The image of a long-dead man peers out from a daguerreotype plate (right) after the tarnish (left) is removed with synchrotron X-rays

The very first photographic images and the technique that created them were formally introduced to the world on Aug. 19, 1839, in a scientific lecture to a breathless, jam-packed audience at the Institut de France in Paris. Details of the technique revealed that a silver-coated copper plate cleaned with nitric acid was iodized, exposed in a camera and an invisible, latent image was then revealed by exposure to heated mercury vapor. Pretty cool, huh?

Eponymously dubbed the daguerreotype after its inventor, the French artist and illusionist, Louis Daguerre, these seemingly magical and amazingly precise images marked the beginning of photography and the first "true" or exact visual portrayals of history. The French government released Daguerre's process into the public domain and within months the daguerreotype became a worldwide sensation. Between 1839 and the late 1850s (when the technology advanced to glass plates and eventually to paper negatives) millions of images were captured as daguerreotypes.

Over time (like 179 years already) daguerreotypes are prone to tarnish. Other chemical reactions result in black spots and fogging (a white and blue-tinted haze) that can cause the image to deteriorate from beyond recognition to no longer visible, or completely obscured. But luckily, there's more to this picture than meets the eye: Science to the rescue!
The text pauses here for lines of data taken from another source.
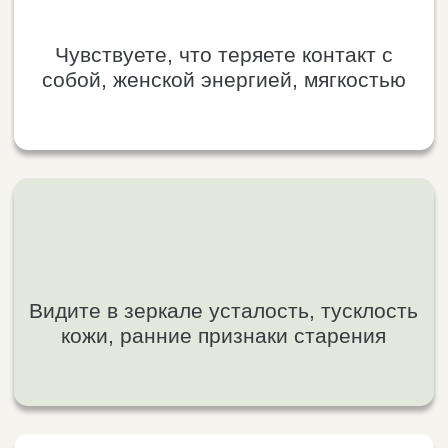
Перегружены заботами, не
высыпаетесь и давно не заботились о
себе
Хотите снова сиять, получать
внимание, любовь и заботу
Готовы вернуть себе состояние
«я — женщина», в которой есть
свет, тепло и жизнь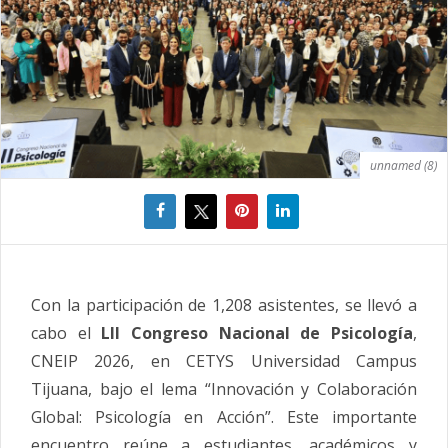
unnamed (8)
Con la participación de 1,208 asistentes, se llevó a
cabo el
LII
Congreso
Nacional
de
Psicología
,
CNEIP 2026, en CETYS Universidad Campus
Tijuana, bajo el lema “Innovación y Colaboración
Global:
Psicología
en Acción”. Este importante
encuentro reúne a estudiantes, académicos y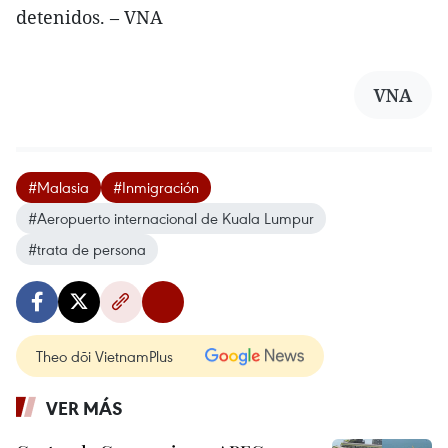
detenidos. – VNA
VNA
#Malasia
#Inmigración
#Aeropuerto internacional de Kuala Lumpur
#trata de persona
Theo dõi VietnamPlus
VER MÁS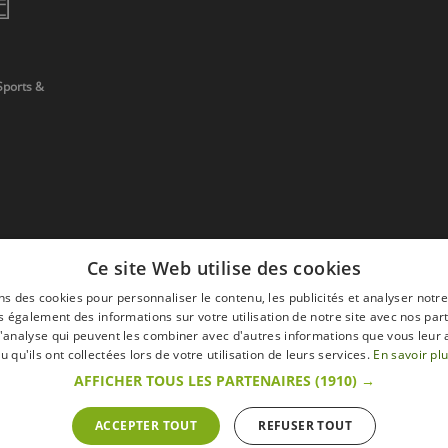
Sports &
Ce site Web utilise des cookies
ns des cookies pour personnaliser le contenu, les publicités et analyser notre
 également des informations sur votre utilisation de notre site avec nos par
 d'analyse qui peuvent les combiner avec d'autres informations que vous leur 
devis
u qu'ils ont collectées lors de votre utilisation de leurs services.
En savoir pl
AFFICHER TOUS LES PARTENAIRES
(1910) →
ACCEPTER TOUT
REFUSER TOUT
s
Mentions légales
Retour & Droit de ré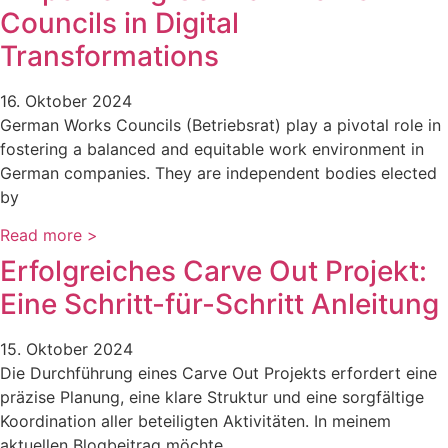
Councils in Digital
Transformations
16. Oktober 2024
German Works Councils (Betriebsrat) play a pivotal role in
fostering a balanced and equitable work environment in
German companies. They are independent bodies elected
by
Read more >
Erfolgreiches Carve Out Projekt:
Eine Schritt-für-Schritt Anleitung
15. Oktober 2024
Die Durchführung eines Carve Out Projekts erfordert eine
präzise Planung, eine klare Struktur und eine sorgfältige
Koordination aller beteiligten Aktivitäten. In meinem
aktuellen Blogbeitrag möchte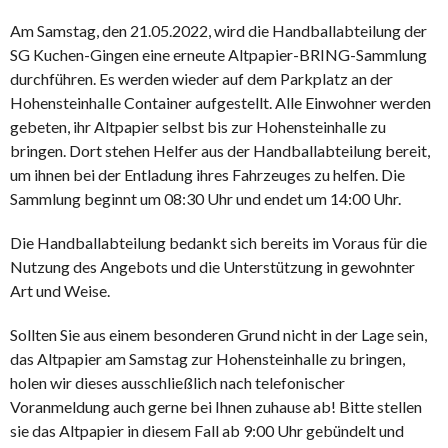
Am Samstag, den 21.05.2022, wird die Handballabteilung der
SG Kuchen-Gingen eine erneute Altpapier-BRING-Sammlung
durchführen. Es werden wieder auf dem Parkplatz an der
Hohensteinhalle Container aufgestellt. Alle Einwohner werden
gebeten, ihr Altpapier selbst bis zur Hohensteinhalle zu
bringen. Dort stehen Helfer aus der Handballabteilung bereit,
um ihnen bei der Entladung ihres Fahrzeuges zu helfen. Die
Sammlung beginnt um 08:30 Uhr und endet um 14:00 Uhr.
Die Handballabteilung bedankt sich bereits im Voraus für die
Nutzung des Angebots und die Unterstützung in gewohnter
Art und Weise.
Sollten Sie aus einem besonderen Grund nicht in der Lage sein,
das Altpapier am Samstag zur Hohensteinhalle zu bringen,
holen wir dieses ausschließlich nach telefonischer
Voranmeldung auch gerne bei Ihnen zuhause ab! Bitte stellen
sie das Altpapier in diesem Fall ab 9:00 Uhr gebündelt und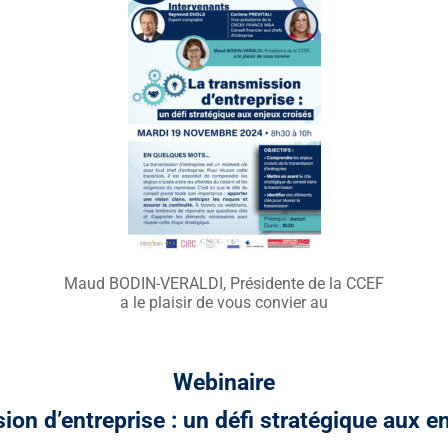
Maud BODIN-VERALDI, Présidente de la CCEF
a le plaisir de vous convier au
Webinaire
ion d’entreprise : un défi stratégique aux e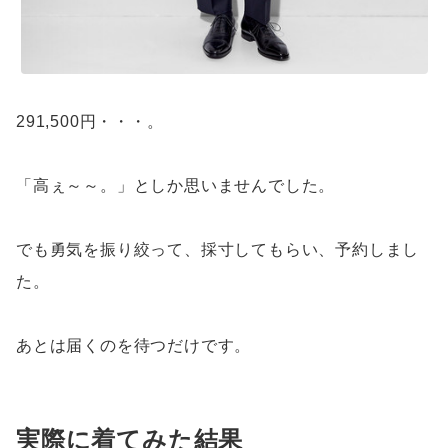
291,500円・・・。
「高ぇ～～。」としか思いませんでした。
でも勇気を振り絞って、採寸してもらい、予約しまし
た。
あとは届くのを待つだけです。
実際に着てみた結果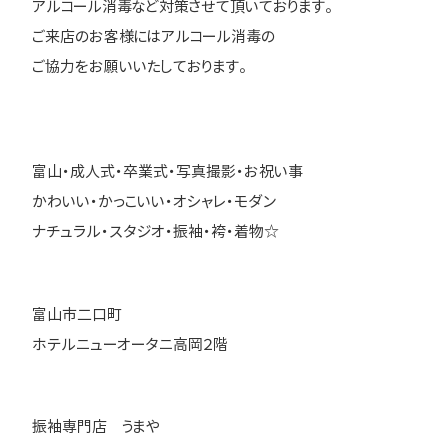
アルコール消毒など対策させて頂いております。
ご来店のお客様にはアルコール消毒の
ご協力をお願いいたしております。
富山・成人式・卒業式・写真撮影・お祝い事
かわいい・かっこいい・オシャレ・モダン
ナチュラル・スタジオ・振袖・袴・着物☆
富山市二口町
ホテルニューオータニ高岡２階
振袖専門店 うまや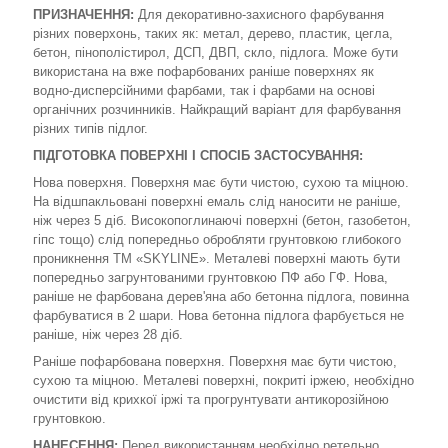
ПРИЗНАЧЕННЯ:
Для декоративно-захисного фарбування
різних поверхонь, таких як: метал, дерево, пластик, цегла,
бетон, пінополістирол, ДСП, ДВП, скло, підлога. Може бути
використана на вже пофарбованих раніше поверхнях як
водно-дисперсійними фарбами, так і фарбами на основі
органічних розчинників. Найкращий варіант для фарбування
різних типів підлог.
ПІДГОТОВКА ПОВЕРХНІ І СПОСІБ ЗАСТОСУВАННЯ:
Нова поверхня. Поверхня має бути чистою, сухою та міцною.
На відшпакльовані поверхні емаль слід наносити не раніше,
ніж через 5 діб. Високопоглинаючі поверхні (бетон, газобетон,
гіпс тощо) слід попередньо обробляти грунтовкою глибокого
проникнення TM «SKYLINE». Металеві поверхні мають бути
попередньо загрунтованими грунтовкою ПФ або ГФ. Нова,
раніше не фарбована дерев'яна або бетонна підлога, повинна
фарбуватися в 2 шари. Нова бетонна підлога фарбується не
раніше, ніж через 28 діб.
Раніше пофарбована поверхня. Поверхня має бути чистою,
сухою та міцною. Металеві поверхні, покриті іржею, необхідно
очистити від крихкої іржі та прогрунтувати антикорозійною
грунтовкою.
НАНЕСЕННЯ:
Перед використанням необхідно ретельно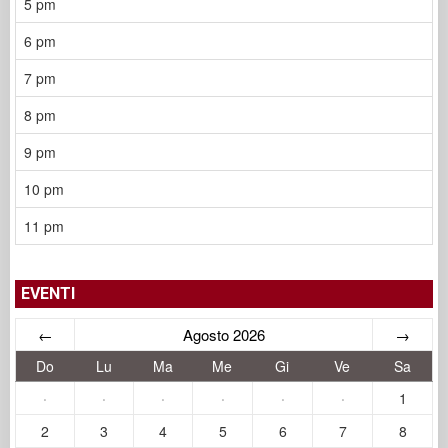
5 pm
6 pm
7 pm
8 pm
9 pm
10 pm
11 pm
EVENTI
←
Agosto 2026
→
Do
Lu
Ma
Me
Gi
Ve
Sa
·
·
·
·
·
·
1
2
3
4
5
6
7
8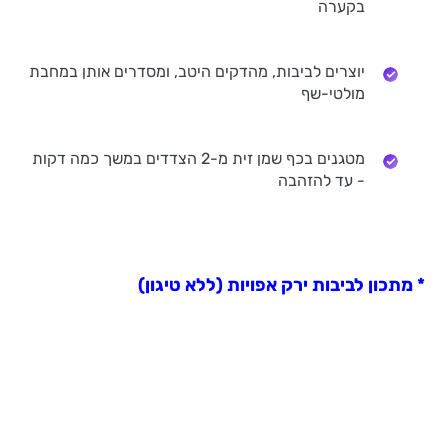
בקערה
יוצרים לביבות, מהדקים היטב, ומסדרים אותן במחבת
מולטי-שף
מטגנים בכף שמן זית מ-2 הצדדים במשך כמה דקות
- עד להזהבה
* מתכון לביבות ירק אפויות (ללא טיגון)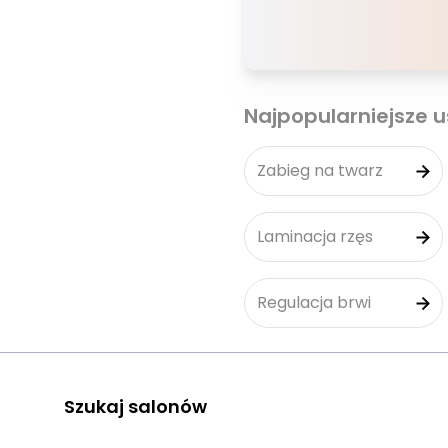
Najpopularniejsze u
Zabieg na twarz
Laminacja rzęs
Regulacja brwi
Szukaj salonów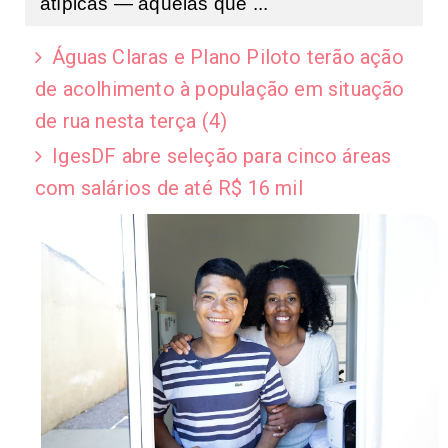
atípicas — aquelas que ...
Águas Claras e Plano Piloto terão ação
de acolhimento à população em situação
de rua nesta terça (4)
IgesDF abre seleção para cinco áreas
com salários de até R$ 16 mil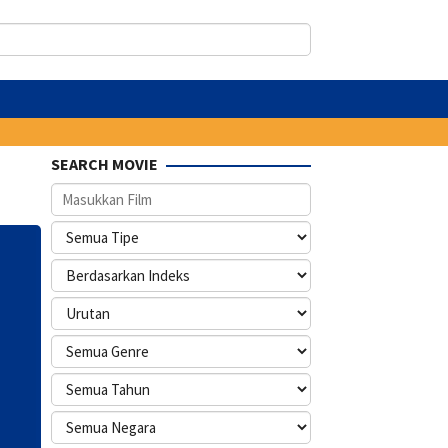
SEARCH MOVIE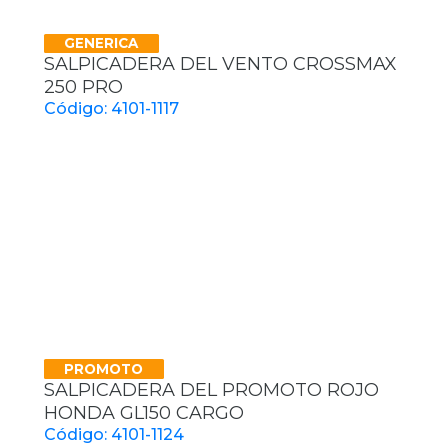
GENERICA
SALPICADERA DEL VENTO CROSSMAX
250 PRO
Código: 4101-1117
PROMOTO
SALPICADERA DEL PROMOTO ROJO
HONDA GL150 CARGO
Código: 4101-1124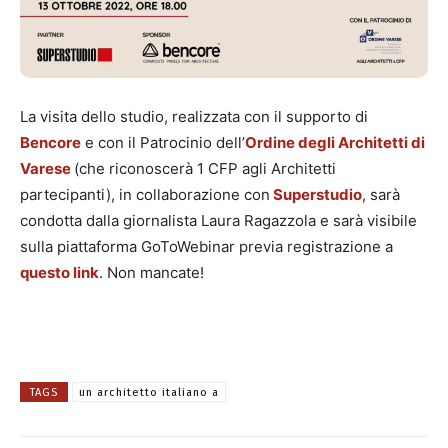
La visita dello studio, realizzata con il supporto di
Bencore
e con il Patrocinio dell’
Ordine degli Architetti di
Varese
(che riconoscerà 1 CFP agli Architetti
partecipanti), in collaborazione con
Superstudio
, sarà
condotta dalla giornalista Laura Ragazzola e sarà visibile
sulla piattaforma GoToWebinar previa registrazione a
questo link
. Non mancate!
TAGS
un architetto italiano a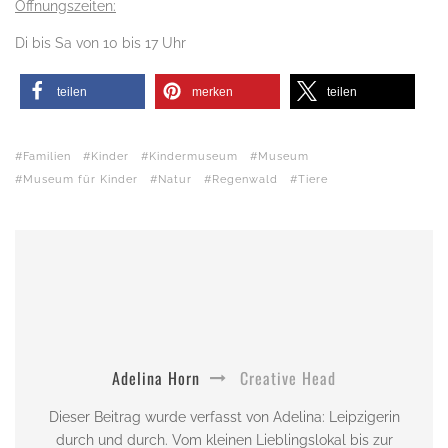
Öffnungszeiten:
Di bis Sa von 10 bis 17 Uhr
teilen
merken
teilen
Familien
Kinder
Kindermuseum
Museum
Museum für Kinder
Natur
Regenwald
Tiere
Adelina Horn
Creative Head
Dieser Beitrag wurde verfasst von Adelina: Leipzigerin
durch und durch. Vom kleinen Lieblingslokal bis zur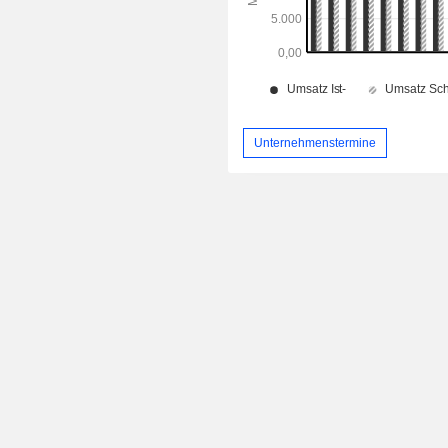
Unternehmenstermine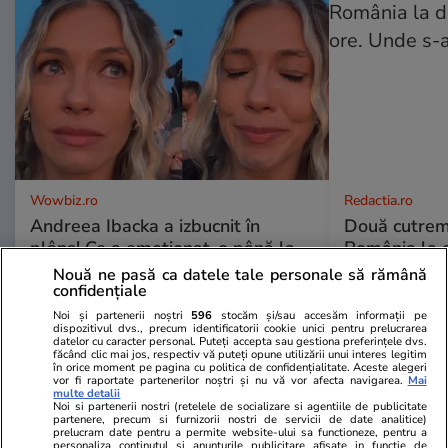
Wowbiz.ro
Redactia.ro
Andreea Ibacka a izbucnit în
Două cutrem
plâns! Ce a emoționat-o până la
România la d
lacrimi pe vedetă: „Nu-mi mai e
ore. Unde s
Nouă ne pasă ca datele tale personale să rămână
rușine să fiu vulnerabilă”
confidențiale
Noi și partenerii noștri
596
stocăm și/sau accesăm informații pe
dispozitivul dvs., precum identificatorii cookie unici pentru prelucrarea
datelor cu caracter personal. Puteți accepta sau gestiona preferințele dvs.
făcând clic mai jos, respectiv vă puteți opune utilizării unui interes legitim
în orice moment pe pagina cu politica de confidențialitate. Aceste alegeri
POLITIC
vor fi raportate partenerilor noștri și nu vă vor afecta navigarea.
Mai
multe detalii
Noi si partenerii nostri (retelele de socializare si agentiile de publicitate
partenere, precum si furnizorii nostri de servicii de date analitice)
Politică
25 iul.
prelucram date pentru a permite website-ului sa functioneze, pentru a
personaliza continutul si anunturile publicitare afisate in functie de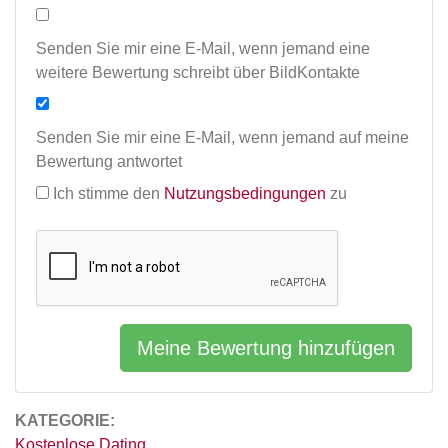
Senden Sie mir eine E-Mail, wenn jemand eine
weitere Bewertung schreibt über BildKontakte
Senden Sie mir eine E-Mail, wenn jemand auf meine
Bewertung antwortet
Ich stimme den
Nutzungsbedingungen
zu
Meine Bewertung hinzufügen
KATEGORIE:
Kostenlose Dating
An interdisciplinary team of researchers from Canada's University of Western Ontario, the Photography Institute at the National Gallery of Canada and the Canadian Light Source (CLS), using facilities at the Cornell High Energy Synchrotron Source (CHESS) conducted a detailed analysis of the chemical changes that degrade and potentially destroy daguerreotypes. Their study, published June 22, 2018, in Scientific Reports, reveals that by looking at the mercury content of individual daguerreotypes, researchers can retrieve some images in great detail.

What they found was that in some cases, even the images on severely tarnished daguerreotypes can be recovered. Using scanning X-ray fluorescence (XRF) to determine the elemental makeup of the daguerreotype surface, the team discovered that the mercury distribution alone, as retrieved by scanning XRF, closely reproduces the original image and isn't affected by certain kinds of degradation tarnishing. Because mercury is the major element that comprises the images, even though the surface of the daguerreotype is tarnished, the image particles remain intact.

The XRF method is noninvasive and doesn't touch the fragile surface of the daguerreotype or alter it in any way. That's great news for museum curators, conservationists, scholars and historians who seek to preserve the world's earliest photographic cultural artifacts.

And it's a fly in the face of immortality for the 19th-century mercurial ghosts who lie latent on tarnished, silver-coated copper plates, waiting to be unforgotten.

NOW THAT'S INTERESTING 
 
Seventeen years before Louis Daguerre honed the technique of daguerreotype photography, he invented the diorama, a moving spectacle that featured two colossal paintings lit from the front and through the back inside an otherwise completely dark revolving auditorium. In contrast to the stored image of a photograph, the diorama was an "illusion" that was experienced in real time "to represent the effects of nature."